Among high school juniors, 95 percent said they were prepared or very prepared to live and work in a diverse job setting. About 56 percent of blacks and 41 percent of whites said classes and activities at school had made them more interested in integrated living settings.

About 20 percent of students said the district should drop diversity policies, including one white student in four and one black student in nine.

Orfield said the seeming contradiction between many wanting diversity but also to get their personal school choices shouldn’t be seen as insurmountable, since 83 percent of families who get applications in on time get their first choice.
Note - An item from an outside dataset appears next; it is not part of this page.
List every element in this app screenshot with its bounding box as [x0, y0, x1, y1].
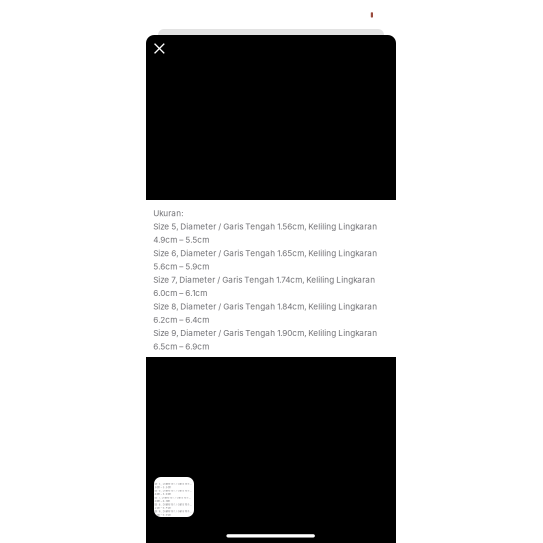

And he said that while said the findings showed problems, it didn’t bear out the level of discontent some have portrayed.

“It would be a mistake to do major surgery” on the plan, rather than “correct more limited problems,” he wrote in his report.

Raoul Cunningham, president of the Louisville NAACP, said the survey was “very positive” and would bolster the case for those who fear that a return to neighborhood schools would bring re-segregation and harm student achievement.

Community activist Carmen Weathers, however, who listened to the presentation, said the district should focus on improving educational outcomes, not on shifting students for the sake of diversity.

“The achievement gap is still there,” he said.

Board members said they are awaiting Orfield’s report, which could come in a month or two. Most say they hope to consider changes that make the plan work better, not abandon it — a view supported by the survey.

“This is a start to more work we must do,” said board member Diane Porter.